Y yo no puedo aguantar más. Llevo una de mis manos a su teta derecha y la aprieto y uno de los dedos de la izquierda lo coloco sobre el rígido clítoris y le digo que se corra conmigo y Victoria dice “síííí” y se rompe en una serie de espasmos, con su cabeza hacia atrás, su cuello tenso, y todo su cuerpo temblando a merced del placer y es verla y romperme yo con un grito ronco, animal, mi polla se contrae y luego se lanza hacia dentro de ella y estalla, mi semen inundándola entera, una y otra y otra y otra vez, hasta que la apreso con mis piernas y la atraigo hacia mí, sudorosa, temblando aún, encogiéndose de gusto.
Pasan siete, diez minutos, sin que digamos ni hagamos nada. Luego Victoria se mueve un poco: busca mi oído.
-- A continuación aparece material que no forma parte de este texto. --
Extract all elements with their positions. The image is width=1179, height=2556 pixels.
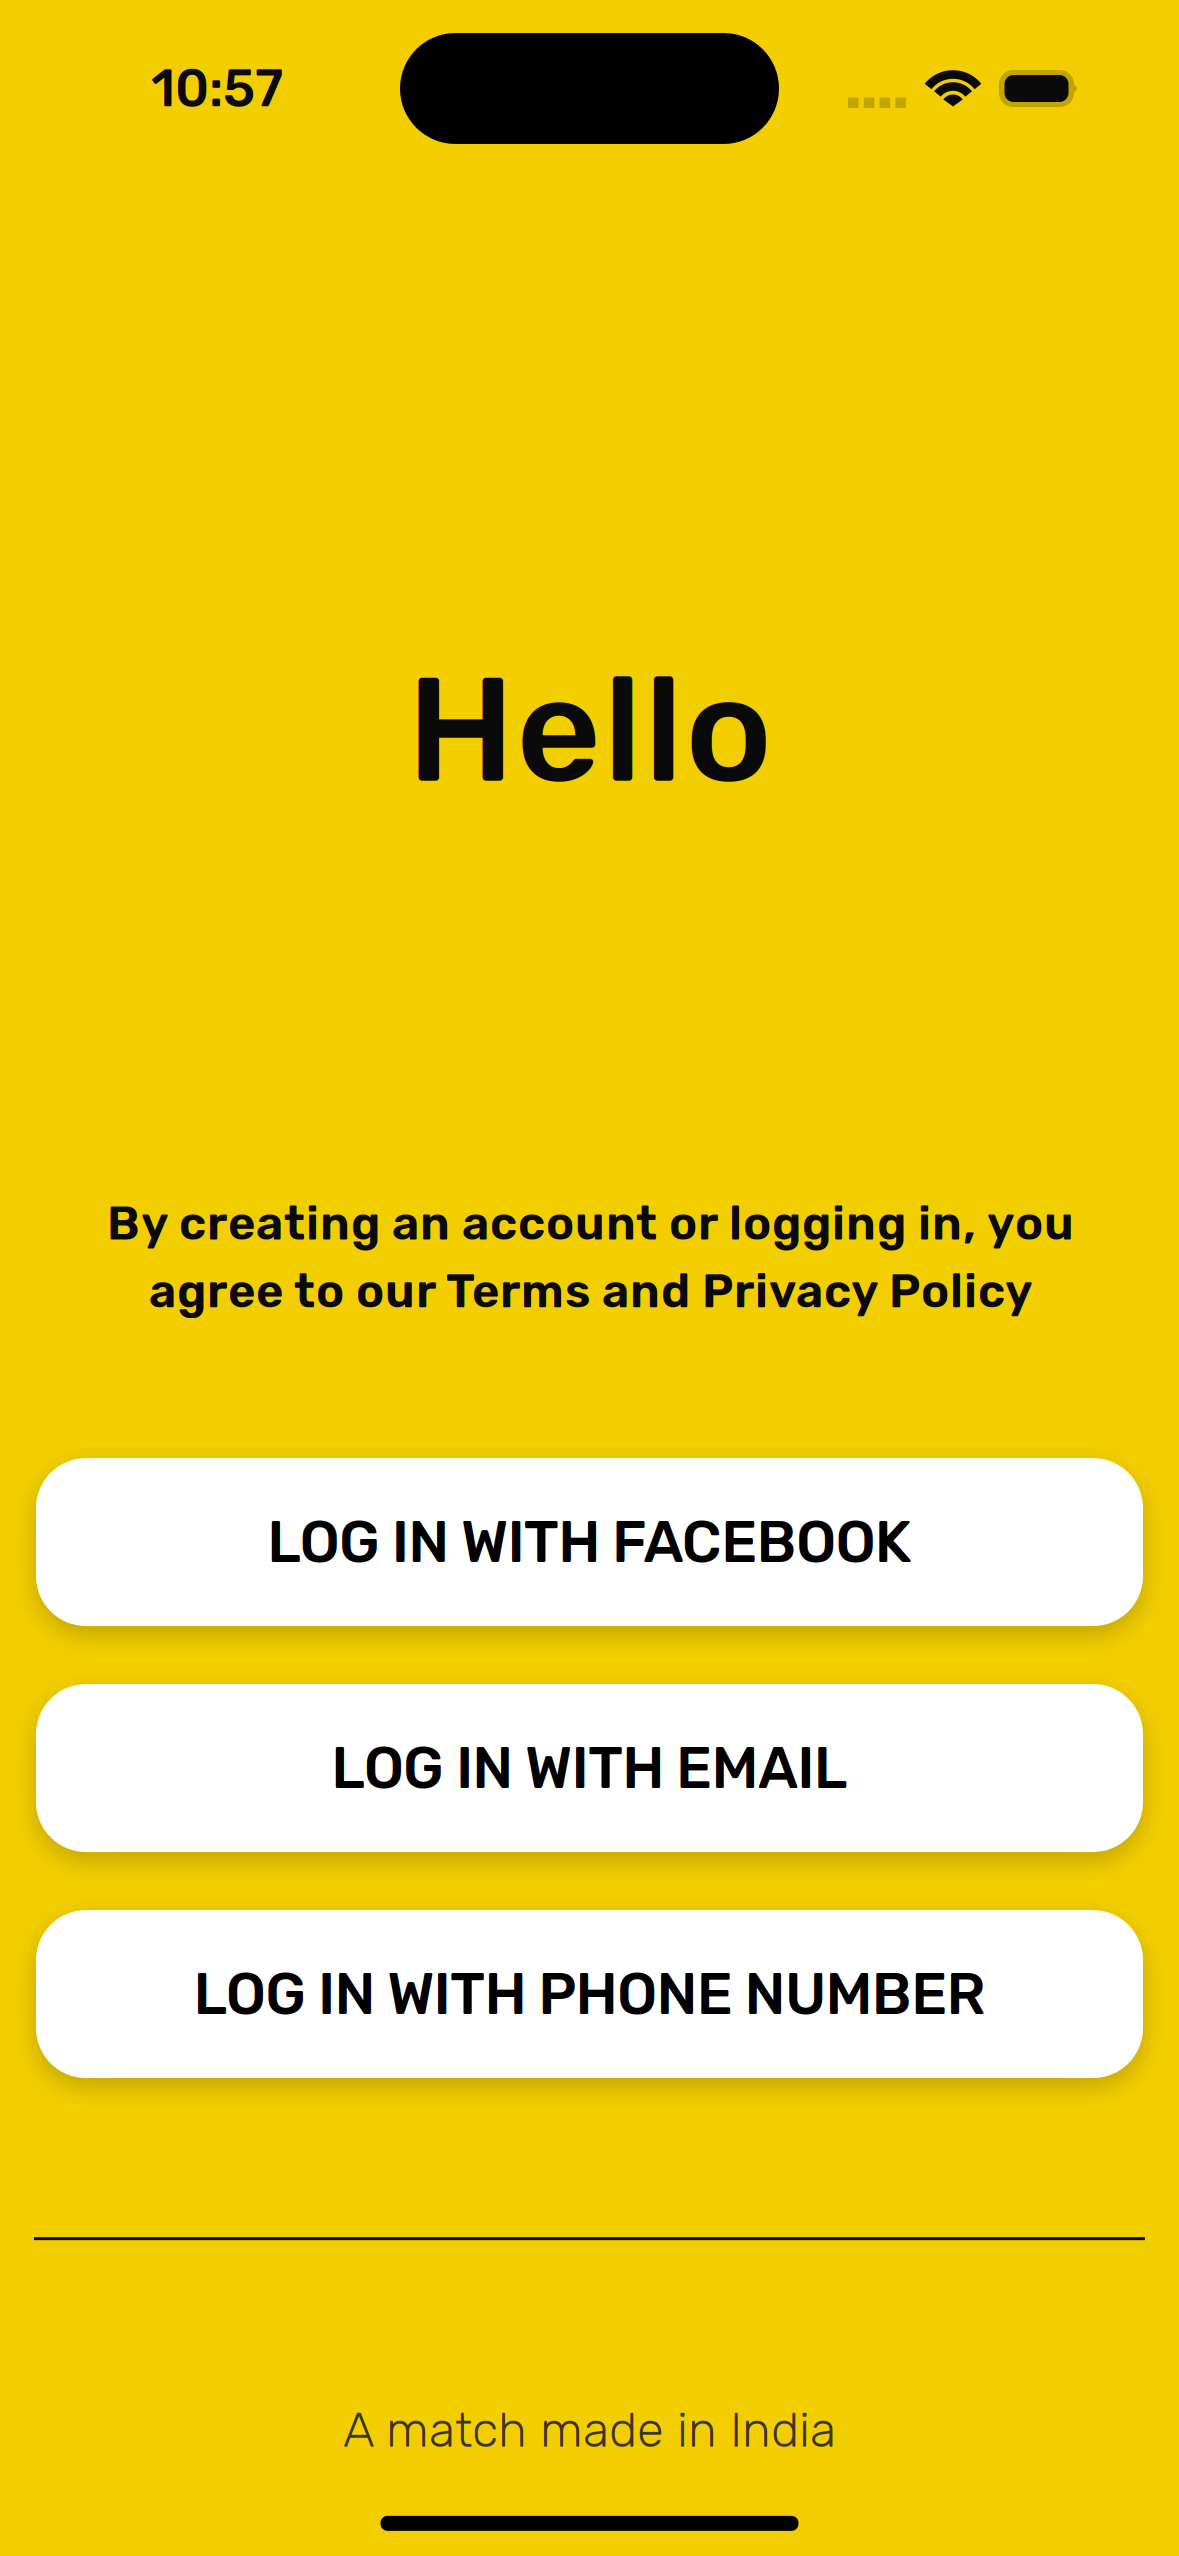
- staticText: LOG IN WITH FACEBOOK: [267, 1508, 912, 1576]
- staticText: LOG IN WITH EMAIL: [331, 1734, 848, 1802]
- staticText: 10:57: [151, 58, 283, 119]
- staticText: Hello: [407, 643, 772, 818]
- button[interactable]: LOG IN WITH EMAIL: [36, 1684, 1143, 1852]
- staticText: LOG IN WITH PHONE NUMBER: [193, 1960, 986, 2028]
- button[interactable]: LOG IN WITH PHONE NUMBER: [36, 1910, 1143, 2078]
- button[interactable]: LOG IN WITH FACEBOOK: [36, 1458, 1143, 1626]
- staticText: By creating an account or logging in, yo…: [106, 1196, 1073, 1319]
- staticText: A match made in India: [343, 2401, 836, 2459]
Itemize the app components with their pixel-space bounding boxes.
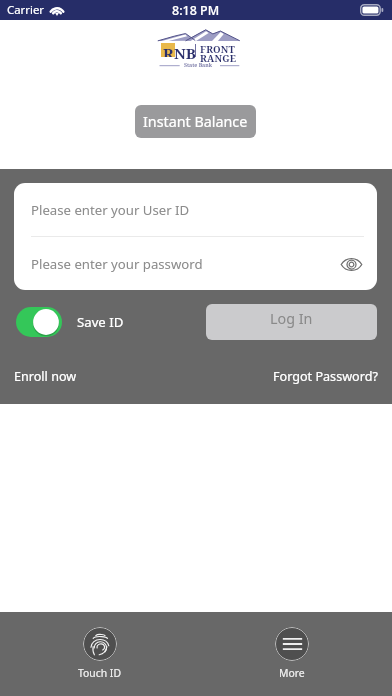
button[interactable]: Forgot Password? — [273, 365, 378, 388]
button[interactable]: Enroll now — [14, 365, 77, 388]
staticText: Carrier — [7, 2, 45, 18]
staticText: RANGE — [200, 52, 237, 65]
staticText: R — [163, 43, 174, 57]
staticText: Instant Balance — [143, 112, 248, 131]
staticText: Touch ID — [78, 666, 121, 680]
staticText: Log In — [270, 309, 313, 328]
button[interactable]: Touch ID — [68, 623, 131, 684]
staticText: FRONT — [200, 43, 235, 56]
button[interactable]: Save ID — [16, 307, 124, 337]
button[interactable]: Show password — [337, 250, 365, 278]
staticText: Save ID — [77, 313, 124, 331]
button[interactable]: Please enter your User ID — [14, 183, 377, 236]
staticText: NB — [174, 43, 196, 63]
button[interactable]: Instant Balance — [135, 105, 256, 138]
button[interactable]: Log In — [206, 304, 377, 340]
staticText: Enroll now — [14, 368, 77, 385]
staticText: State Bank — [184, 61, 212, 68]
button[interactable]: Please enter your password — [14, 237, 377, 290]
button[interactable]: More — [265, 623, 319, 684]
staticText: 8:18 PM — [172, 2, 220, 19]
staticText: Forgot Password? — [273, 368, 378, 385]
staticText: Please enter your password — [31, 255, 203, 273]
staticText: More — [279, 666, 305, 680]
staticText: Please enter your User ID — [31, 201, 190, 219]
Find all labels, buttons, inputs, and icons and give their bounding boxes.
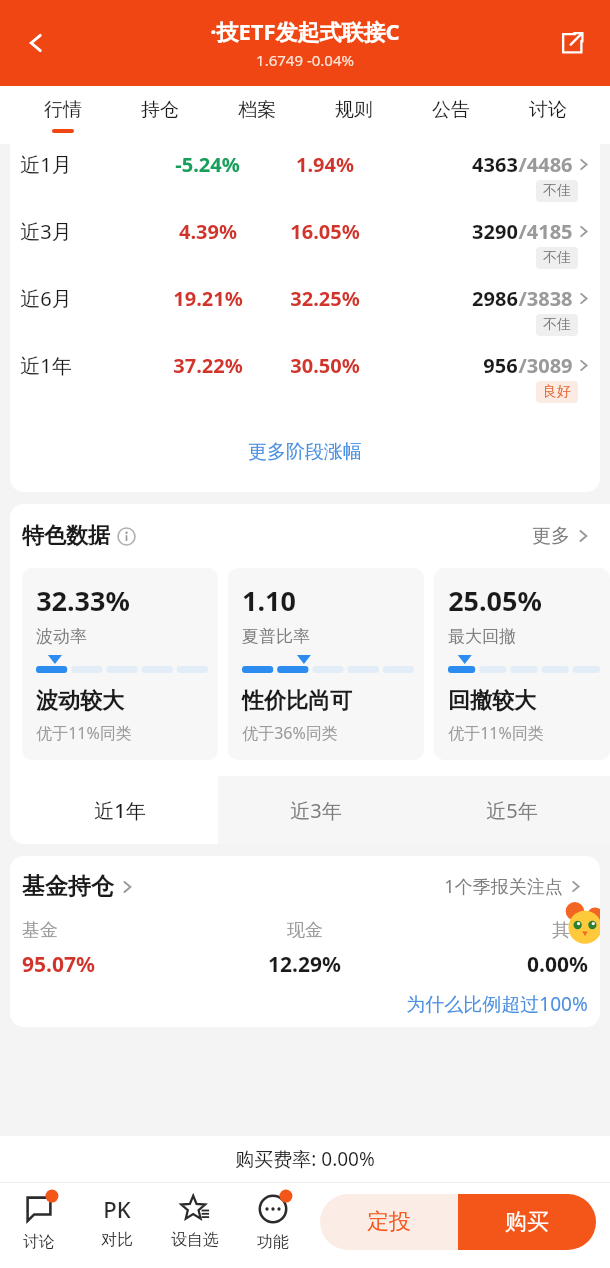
button[interactable]: 公告 [402,86,499,129]
button[interactable]: 定投 [320,1194,458,1250]
button[interactable]: 近1年 [22,776,218,844]
button[interactable]: Back [10,17,62,69]
staticText: 更多 [532,524,570,548]
staticText: -5.24% [175,151,240,178]
staticText: 95.07% [22,950,95,979]
button[interactable]: 功能 [234,1183,312,1260]
button[interactable]: 近3年 [218,776,414,844]
staticText: ·技ETF发起式联接C [210,16,400,46]
staticText: 1.94% [296,151,354,178]
staticText: /3838 [518,285,573,312]
staticText: PK [103,1194,131,1224]
staticText: 夏普比率 [242,626,310,647]
staticText: 12.29% [268,950,341,979]
staticText: 2986 [472,285,518,312]
staticText: 近1年 [94,797,146,824]
staticText: 波动较大 [36,687,124,715]
button[interactable]: 1个季报关注点 [444,874,582,899]
staticText: 最大回撤 [448,626,516,647]
staticText: 37.22% [173,352,243,379]
button[interactable]: 购买 [458,1194,596,1250]
staticText: 回撤较大 [448,687,536,715]
staticText: 16.05% [290,218,360,245]
staticText: 公告 [432,98,470,122]
staticText: 1.6749 -0.04% [256,50,354,70]
button[interactable]: 32.33% [22,568,218,760]
staticText: 良好 [543,383,571,401]
button[interactable]: 基金持仓 [22,872,134,901]
staticText: 4363 [472,151,518,178]
staticText: 25.05% [448,582,542,619]
staticText: 4.39% [179,218,237,245]
staticText: /3089 [518,352,573,379]
staticText: 基金持仓 [22,872,114,901]
staticText: 19.21% [173,285,243,312]
button[interactable]: 为什么比例超过100% [406,991,588,1017]
staticText: 近1年 [20,352,72,379]
staticText: 不佳 [543,249,571,267]
staticText: 持仓 [141,98,179,122]
button[interactable]: 近1年 [10,345,600,412]
staticText: 规则 [335,98,373,122]
button[interactable]: 讨论 [499,86,596,129]
button[interactable]: 1.10 [228,568,424,760]
staticText: 优于11%同类 [36,722,132,744]
staticText: 优于11%同类 [448,722,544,744]
staticText: 0.00% [527,950,588,979]
staticText: 优于36%同类 [242,722,338,744]
button[interactable]: Share [546,17,598,69]
button[interactable]: 更多阶段涨幅 [10,412,600,492]
staticText: 购买 [505,1208,549,1236]
button[interactable]: 档案 [208,86,305,129]
button[interactable]: 持仓 [111,86,208,129]
staticText: 波动率 [36,626,87,647]
staticText: 性价比尚可 [242,687,352,715]
staticText: 其他 [552,919,588,942]
button[interactable]: 更多 [532,524,590,548]
staticText: 定投 [367,1208,411,1236]
staticText: 3290 [472,218,518,245]
staticText: 购买费率: 0.00% [235,1146,375,1172]
staticText: 1.10 [242,582,296,619]
staticText: /4185 [518,218,573,245]
button[interactable]: 近6月 [10,278,600,345]
staticText: 不佳 [543,316,571,334]
staticText: 档案 [238,98,276,122]
staticText: 32.25% [290,285,360,312]
button[interactable]: 近3月 [10,211,600,278]
staticText: 为什么比例超过100% [406,991,588,1017]
staticText: 近3月 [20,218,72,245]
staticText: 更多阶段涨幅 [248,440,362,464]
staticText: 设自选 [171,1230,219,1250]
staticText: /4486 [518,151,573,178]
button[interactable]: 行情 [14,86,111,133]
button[interactable]: 近5年 [414,776,610,844]
button[interactable]: 规则 [305,86,402,129]
button[interactable]: 设自选 [156,1183,234,1260]
staticText: 讨论 [529,98,567,122]
staticText: 近3年 [290,797,342,824]
staticText: 行情 [44,98,82,122]
staticText: 1个季报关注点 [444,874,563,899]
button[interactable]: 近1月 [10,144,600,211]
staticText: 956 [483,352,518,379]
button[interactable]: 讨论 [0,1183,78,1260]
staticText: 特色数据 [22,522,110,550]
staticText: 不佳 [543,182,571,200]
button[interactable]: PK [78,1183,156,1260]
staticText: 讨论 [23,1232,55,1252]
staticText: 近6月 [20,285,72,312]
staticText: 32.33% [36,582,130,619]
staticText: 近1月 [20,151,72,178]
staticText: 对比 [101,1230,133,1250]
button[interactable]: 25.05% [434,568,610,760]
staticText: 近5年 [486,797,538,824]
staticText: 功能 [257,1232,289,1252]
staticText: 现金 [287,919,323,942]
staticText: 30.50% [290,352,360,379]
staticText: 基金 [22,919,58,942]
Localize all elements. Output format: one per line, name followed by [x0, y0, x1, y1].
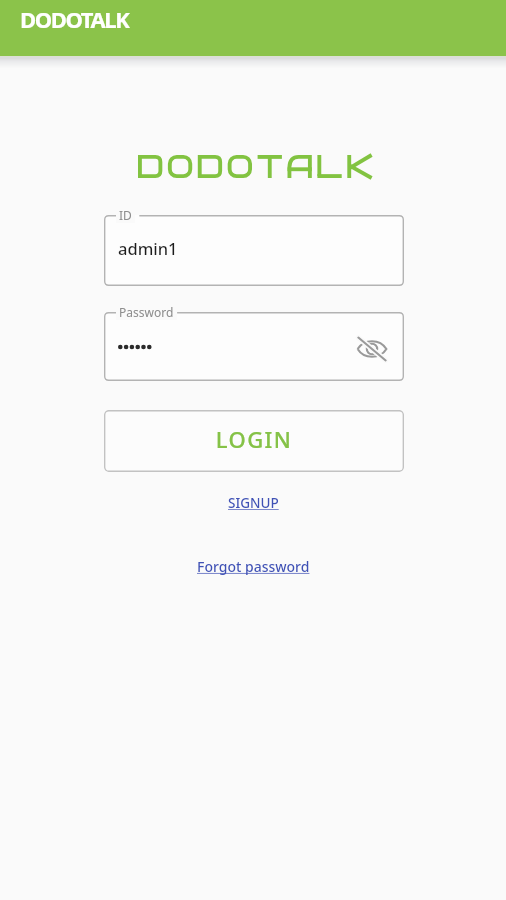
- button[interactable]: Password: [104, 312, 404, 381]
- staticText: ID: [119, 207, 132, 223]
- staticText: Password: [119, 304, 174, 320]
- staticText: admin1: [118, 237, 178, 259]
- button[interactable]: Forgot password: [178, 553, 328, 579]
- button[interactable]: ID: [104, 215, 404, 286]
- button[interactable]: SIGNUP: [213, 490, 293, 516]
- staticText: LOGIN: [104, 424, 404, 454]
- button[interactable]: LOGIN: [104, 410, 404, 472]
- staticText: DODOTALK: [20, 4, 129, 34]
- staticText: Forgot password: [197, 557, 310, 576]
- button[interactable]: Show password: [353, 330, 391, 368]
- staticText: SIGNUP: [228, 494, 279, 512]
—Durante todos estos años, cuando nos veíamos por la calle y sólo me decía adiós, iba por la calle mojando las bragas de deseo y de ganas. Por eso al llegar a casa tenía que coger el libro y leerte sobre mi cama de matrimonio o encerrada en el baño, tirada en el suelo, como una adolescente.
—¿Es lo que hubiera pasado hoy? —le pregunto enredando mis dedos en el vello negro y más rizado de lo que imaginé hace veinte años.
—Con toda seguridad. Pero esto ha estado mucho mejor —me dice, hundiendo su lengua entre mis labios que saben al coño de V.